- Country: Shapsugia (formerly) Circassia (formerly) Russian Empire (formerly) Mountainous Republic of the Northern Caucasus (formerly) Soviet Union (formerly) Confederation of Mountain Peoples of the Caucasus (formerly) Russia Turkey
- Etymology: Quadzhe (Къуаджэ), meaning "son of Kua" in Ubykh
- Place of origin: Aguy, Shapsugia, Circassia (present-day Aguy-Shapsug, Tuapsinsky District, Krasnodar Krai, Russia)
- Founded: Unknown
- Founder: Kuadzhe Kua (in theory)
- Members: Kuadzhe Makhmet Berdyko; Kuadzhe Limigen Kushkhashauko; Kuadzhe Galimet Aslan Iskhakovna; Kuadzhe Malazim Iskhakovich; Kuadzhe Elmiz Alkhasovich; Kuadzhe Bagagush Tagagukovich; Kuadzhe Ruslanid Zaidovich;
- Traditions: Khabzeism; Sunni Islam;
- Website: Facebook Community of House Kuadzhe

= House of Kuadzhe =

Circassian house of peasant and privateer origin

House of Kuadzhe (/ˈkwɑːdʒeɪ, -ə/) (Note: Къуаджэ Лъэпкъ; Куадже; Kuace Sülalesi) is a Circassian house of peasant and privateer origin of Shapsug tribe of Circassia. It actively supported Circassia during the Russo-Circassian War and was dispersed throughout Ottoman Empire due to the mass expulsion of Circassians and the Circassian genocide. In the present day, members of the house can be found throughout the Tuapsinsky District, Krasnodar Krai, Russia and Republic of Turkey.

Currently, none of the members of House Kuadzhe who live in Turkey uses their original family name due to the Surname Law of the Republic of Turkey as none of the ethnic minorities at that time were allowed to use non-Turkish surnames. Due to being spread throughout the Republic of Turkey and having no contact with each other, members of House Kuadzhe chose different surnames than one another.

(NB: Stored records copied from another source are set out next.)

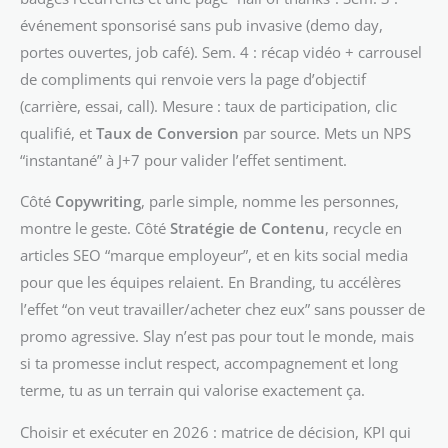
événement sponsorisé sans pub invasive (demo day,
portes ouvertes, job café). Sem. 4 : récap vidéo + carrousel
de compliments qui renvoie vers la page d’objectif
(carrière, essai, call). Mesure : taux de participation, clic
qualifié, et
Taux de Conversion
par source. Mets un NPS
“instantané” à J+7 pour valider l’effet sentiment.
Côté
Copywriting
, parle simple, nomme les personnes,
montre le geste. Côté
Stratégie de Contenu
, recycle en
articles SEO “marque employeur”, et en kits social media
pour que les équipes relaient. En Branding, tu accélères
l’effet “on veut travailler/acheter chez eux” sans pousser de
promo agressive. Slay n’est pas pour tout le monde, mais
si ta promesse inclut respect, accompagnement et long
terme, tu as un terrain qui valorise exactement ça.
Choisir et exécuter en 2026 : matrice de décision, KPI qui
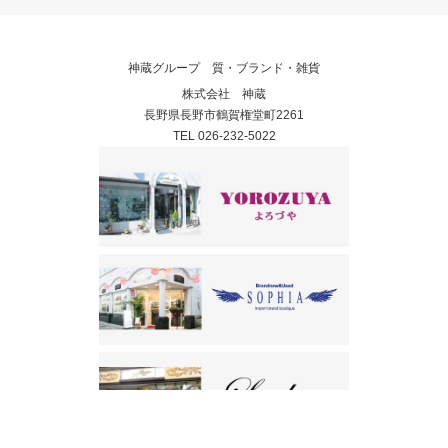
神蔵グループ 質・ブランド・雑貨
株式会社 神蔵
長野県長野市鶴賀権堂町2261
TEL 026-232-5022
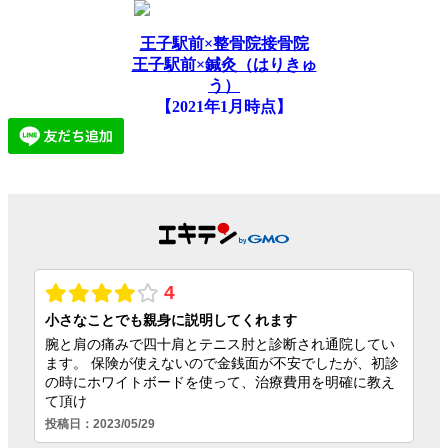
王子駅前×整骨院接骨院
王子駅前×鍼灸（はりきゅ
う）
【2021年1月時点】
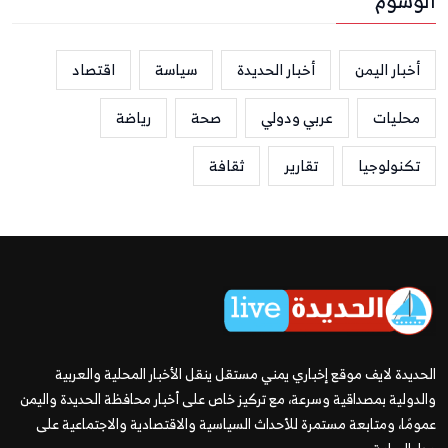
الوسوم
أخبار اليمن
أخبار الحديدة
سياسة
اقتصاد
محليات
عربي ودولي
صحة
رياضة
تكنولوجيا
تقارير
ثقافة
الحديدة لايف موقع إخباري يمني مستقل ينقل الأخبار المحلية والعربية
والدولية بمصداقية وسرعة، مع تركيز خاص على أخبار محافظة الحديدة واليمن
عمومًا، ومتابعة مستمرة للأحداث السياسية والاقتصادية والاجتماعية على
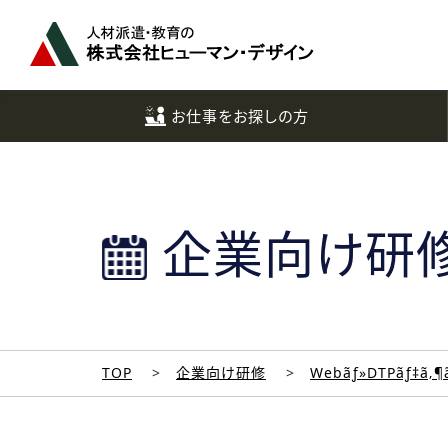
ペ
ー
ジ
ト
ッ
お仕事をお探しの方
プ
へ
企業向け研
TOP
企業向け研修
Webãƒ»DTPãƒ‡ã‚¶ã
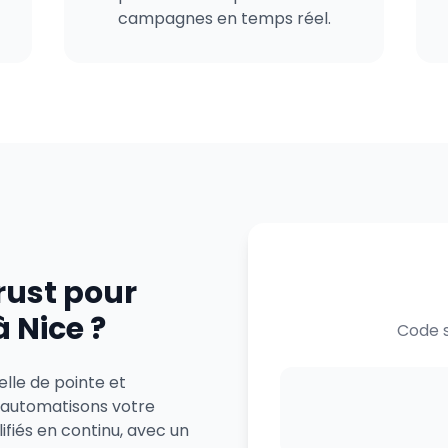
campagnes en temps réel.
rust pour
 Nice ?
Code s
elle de pointe et
 automatisons votre
ifiés en continu, avec un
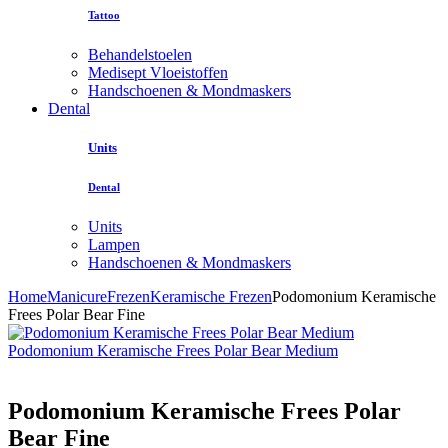
Tattoo
Behandelstoelen
Medisept Vloeistoffen
Handschoenen & Mondmaskers
Dental
Units
Dental
Units
Lampen
Handschoenen & Mondmaskers
Home
Manicure
Frezen
Keramische Frezen
Podomonium Keramische
Frees Polar Bear Fine
Podomonium Keramische Frees Polar Bear Medium
Podomonium Keramische Frees Polar
Bear Fine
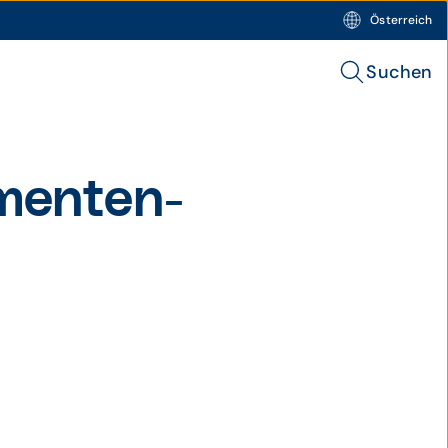
Österreich
Suchen
menten-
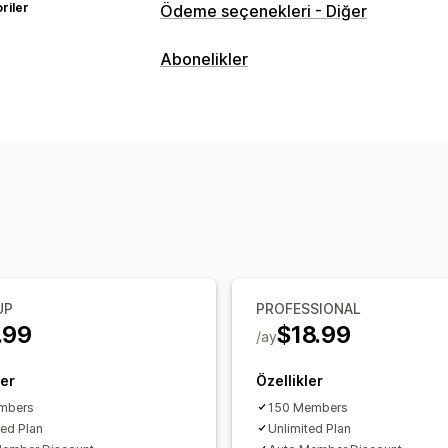
riler
Ödeme seçenekleri - Diğer
Abonelikler
Abonelik türleri
Erişim abonelikleri
Üyelikler
Ürün pa
Ayarlayabileceğiniz fiyatlandırma
Yinelenen ödemeler
Abone olun ve t
Freemium
Tek seferlik ödeme
Dinam
UP
PROFESSIONAL
.99
$18.99
/ay
ler
Özellikler
mbers
150 Members
ted Plan
Unlimited Plan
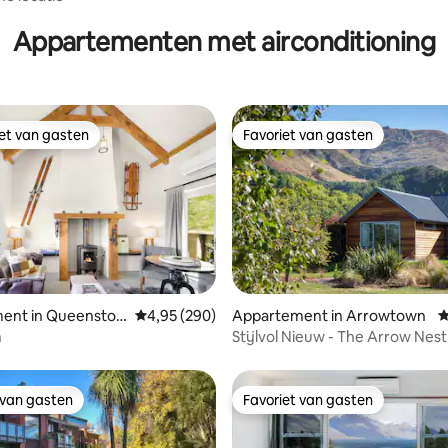
Appartementen met airconditioning
iet van gasten
Favoriet van gasten
iet van gasten
Favoriet van gasten
 van 4,96 op 5, 143 recensies
ent in Queensto
Gemiddelde beoordeling van 4,95 op 5, 290 r
4,95 (290)
Appartement in Arrowtown
G
n
Stijlvol Nieuw - The Arrow Nest
 van gasten
Favoriet van gasten
 van gasten
Favoriet van gasten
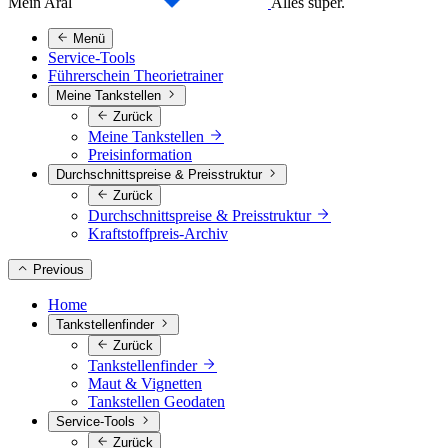
Mein Aral
Alles super.
Menü
Service-Tools
Führerschein Theorietrainer
Meine Tankstellen
Zurück
Meine Tankstellen
Preisinformation
Durchschnittspreise & Preisstruktur
Zurück
Durchschnittspreise & Preisstruktur
Kraftstoffpreis-Archiv
Previous
Home
Tankstellenfinder
Zurück
Tankstellenfinder
Maut & Vignetten
Tankstellen Geodaten
Service-Tools
Zurück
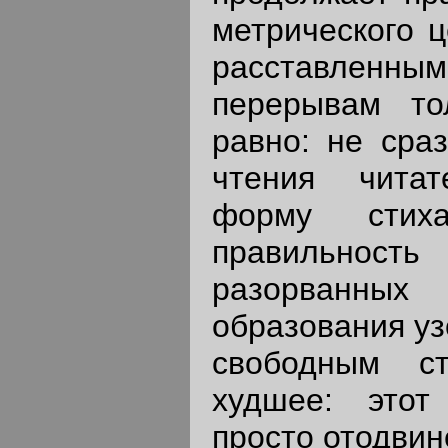
метрического ц
расставленным
перерывам то
равно: не сраз
чтения читат
форму стих
правильнос
разорванных
образования уз
свободным с
худшее: этот
просто отодвине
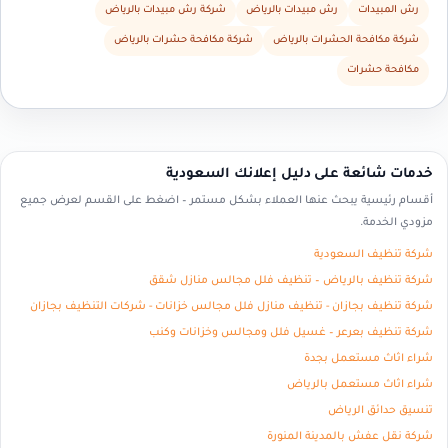
رش المبيدات
رش مبيدات بالرياض
شركة رش مبيدات بالرياض
شركة مكافحة الحشرات بالرياض
شركة مكافحة حشرات بالرياض
مكافحة حشرات
خدمات شائعة على دليل إعلانك السعودية
أقسام رئيسية يبحث عنها العملاء بشكل مستمر – اضغط على القسم لعرض جميع
مزودي الخدمة.
شركة تنظيف السعودية
شركة تنظيف بالرياض – تنظيف فلل مجالس منازل شقق
شركة تنظيف بجازان - تنظيف منازل فلل مجالس خزانات - شركات التنظيف بجازان
شركة تنظيف بعرعر – غسيل فلل ومجالس وخزانات وكنب
شراء اثاث مستعمل بجدة
شراء اثاث مستعمل بالرياض
تنسيق حدائق الرياض
شركة نقل عفش بالمدينة المنورة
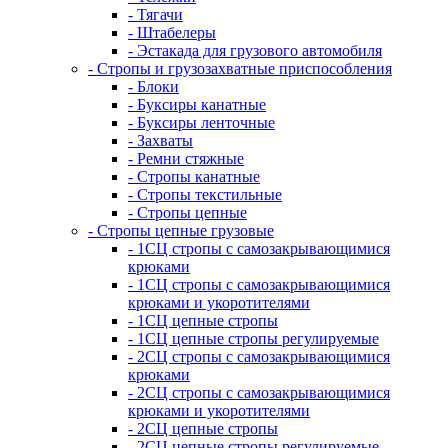
- Тягачи
- Штабелеры
- Эстакада для грузового автомобиля
- Стропы и грузозахватные приспособления
- Блоки
- Буксиры канатные
- Буксиры ленточные
- Захваты
- Ремни стяжные
- Стропы канатные
- Стропы текстильные
- Стропы цепные
- Стропы цепные грузовые
- 1СЦ стропы с самозакрывающимися
крюками
- 1СЦ стропы с самозакрывающимися
крюками и укоротителями
- 1СЦ цепные стропы
- 1СЦ цепные стропы регулируемые
- 2СЦ стропы с самозакрывающимися
крюками
- 2СЦ стропы с самозакрывающимися
крюками и укоротителями
- 2СЦ цепные стропы
- 2СЦ цепные стропы регулируемые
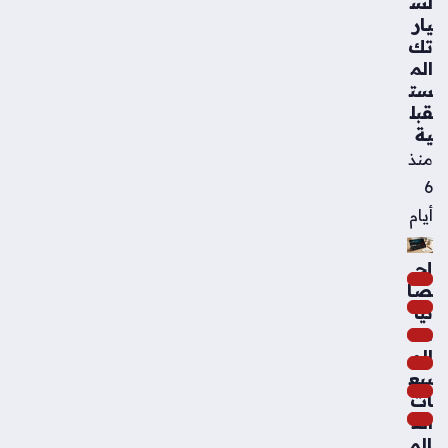
لس
يار
تك
الم
ست
قبل
ية
منذ
6
أيام
إح
صا
ئيا
ت
الم
بيع
ات
الع
الم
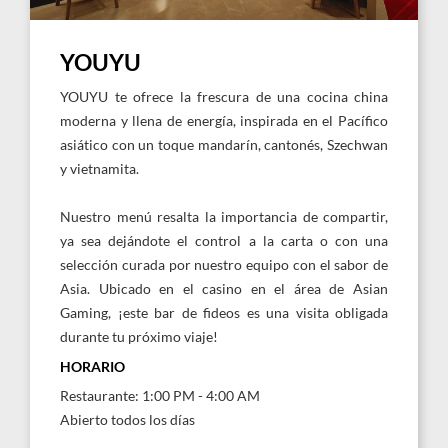
YOUYU
YOUYU te ofrece la frescura de una cocina china
moderna y llena de energía, inspirada en el Pacífico
asiático con un toque mandarín, cantonés, Szechwan
y vietnamita.
Nuestro menú resalta la importancia de compartir,
ya sea dejándote el control a la carta o con una
selección curada por nuestro equipo con el sabor de
Asia. Ubicado en el casino en el área de Asian
Gaming, ¡este bar de fideos es una visita obligada
durante tu próximo viaje!
HORARIO
Restaurante: 1:00 PM - 4:00 AM
Abierto todos los días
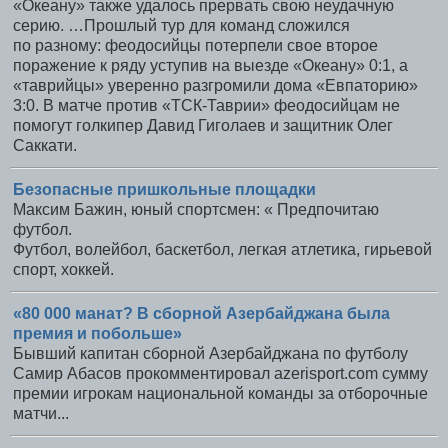
«Океану» также удалось прервать свою неудачную
серию. …Прошлый тур для команд сложился
по разному: феодосийцы потерпели свое второе
поражение к ряду уступив на выезде «Океану» 0:1, а
«таврийцы» уверенно разгромили дома «Евпаторию»
3:0. В матче против «ТСК-Таврии» феодосийцам не
помогут голкипер Давид Гиголаев и защитник Олег
Саккати.
Безопасные пришкольные площадки
Максим Бажин, юный спортсмен: « Предпочитаю
футбол.
Футбол, волейбол, баскетбол, легкая атлетика, гирьевой
спорт, хоккей.
«80 000 манат? В сборной Азербайджана была
премия и побольше»
Бывший капитан сборной Азербайджана по футболу
Самир Абасов прокомментировал azerisport.com сумму
премии игрокам национальной команды за отборочные
матчи...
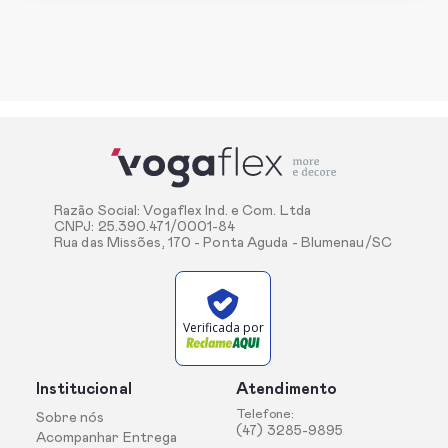
Razão Social: Vogaflex Ind. e Com. Ltda
CNPJ: 25.390.471/0001-84
Rua das Missões, 170 - Ponta Aguda - Blumenau/SC
Verificada por
Institucional
Atendimento
Telefone:
Sobre nós
(47) 3285-9895
Acompanhar Entrega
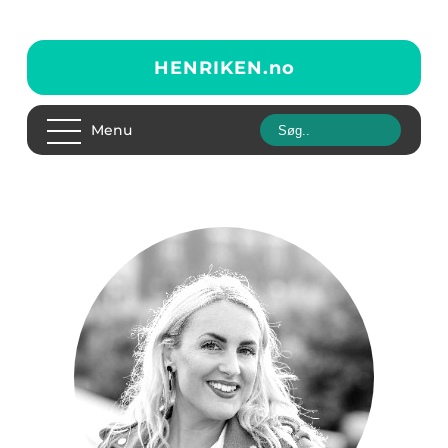
HENRIKEN.
no
Menu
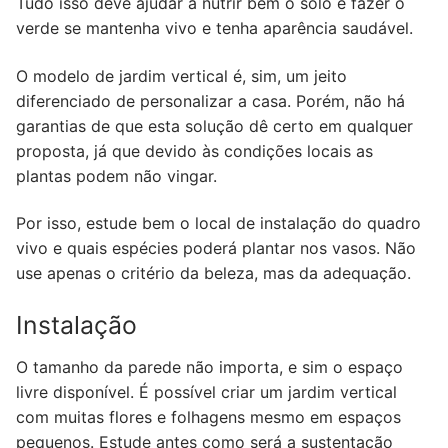
Tudo isso deve ajudar a nutrir bem o solo e fazer o
verde se mantenha vivo e tenha aparência saudável.
O modelo de jardim vertical é, sim, um jeito
diferenciado de personalizar a casa. Porém, não há
garantias de que esta solução dê certo em qualquer
proposta, já que devido às condições locais as
plantas podem não vingar.
Por isso, estude bem o local de instalação do quadro
vivo e quais espécies poderá plantar nos vasos. Não
use apenas o critério da beleza, mas da adequação.
Instalação
O tamanho da parede não importa, e sim o espaço
livre disponível. É possível criar um jardim vertical
com muitas flores e folhagens mesmo em espaços
pequenos. Estude antes como será a sustentação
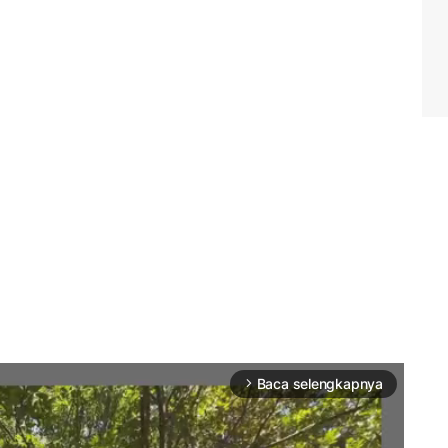
Baca selengkapnya
arrow_forward_ios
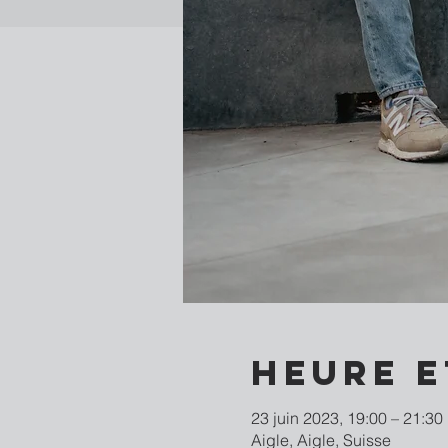
Heure e
23 juin 2023, 19:00 – 21:30
Aigle, Aigle, Suisse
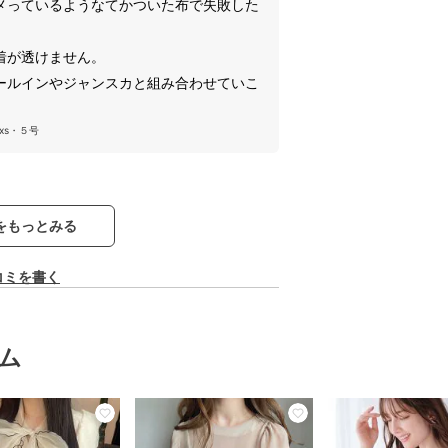
メっているようなてかついた布で失敗した
着が透けません。
ールインやジャンスカと組み合わせていこ
xs・５号
をもっとみる
コミを書く
ム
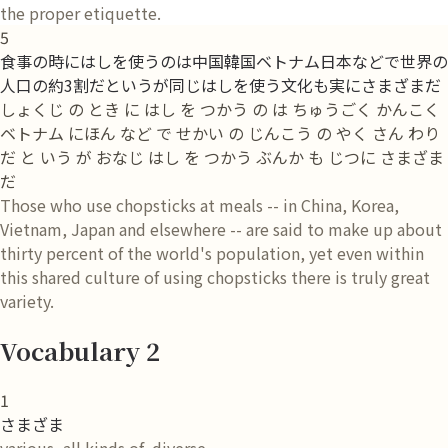
the proper etiquette.
5
食事の時にはしを使うのは中国韓国ベトナム日本などで世界の
人口の約3割だというが同じはしを使う文化も実にさまざまだ
しょくじ の とき に はし を つかう の は ちゅうごく かんこく
ベトナム にほん など で せかい の じんこう の やく さん わり
だ と いう が おなじ はし を つかう ぶんか も じつに さまざま
だ
Those who use chopsticks at meals -- in China, Korea,
Vietnam, Japan and elsewhere -- are said to make up about
thirty percent of the world's population, yet even within
this shared culture of using chopsticks there is truly great
variety.
Vocabulary 2
1
さまざま
various, all kinds of, diverse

As such is the case with all other Circassian houses, – be they peasant, pirate, knight or prince houses – House Kuadzhe has its own tamga, but as such is the case with some Circassian houses, it doesn't have one but three. This is usually due to the house being overexpanded and divided into smaller groups. Despite bearing the same family name, these groups chose different banners than one another, to avoid confusion.

== Etymology ==
Traditionally, hereditary names of Circassians were associated with the name of the area, the origin of which was one of the ancestors or with the name of the ancestor. Later nicknames arose from the name of the profession, social status or the title of an ancestor. Most likely it seems that the generic name of Kuadzhe belongs to the oldest type of surnames that have come from the "geographical" name of the ancestor. This type of surname was formed from names given to ancestors in connection with their place of birth, residence or nationality. In the vocabulary of the Circassian language, the word kuadzhe (Къуаджэ) means hamlet. In most cases, kuadzhe was referred to the recently emerged settlement, which did not have an official name and people who emerged from it were not deep-rooted. Proceeding from this, it can be assumed that the name of House Kuadzhe was most likely obtained by a resident of such a village. It is possible that Kuadzhe was called an immigrant from a village who came to a neighbouring city for work or moved to the city for permanent residence.

At the same time, it is possible that the family name goes back to the name of the ancestor "Kua" in the Ubykh language (an extinct language belonging to Northwest Caucasian languages), given the location of House Kuadzhe's emergence. Thus, the surname of Kuadzhe, formed with the help of the family suffix "-dzhe", takes the form of a patronymic and relates to the son's family, pointing to the grandchildren of the originator of the family. Over time, the name of Kuadzhe became a family affair and was officially registered as a family name. The family accepting the personal nickname of the ancestor as its generic name means that the ancestor of House Kuadzhe was a great authority for the household, as well as a well-known and respected person in his native settlement.

Since the process of formation of names was quite long, at the moment it is difficult to talk about the exact place and time of the origin of the name "Kuadzhe". However, we can confidently say that it is one of the oldest family names.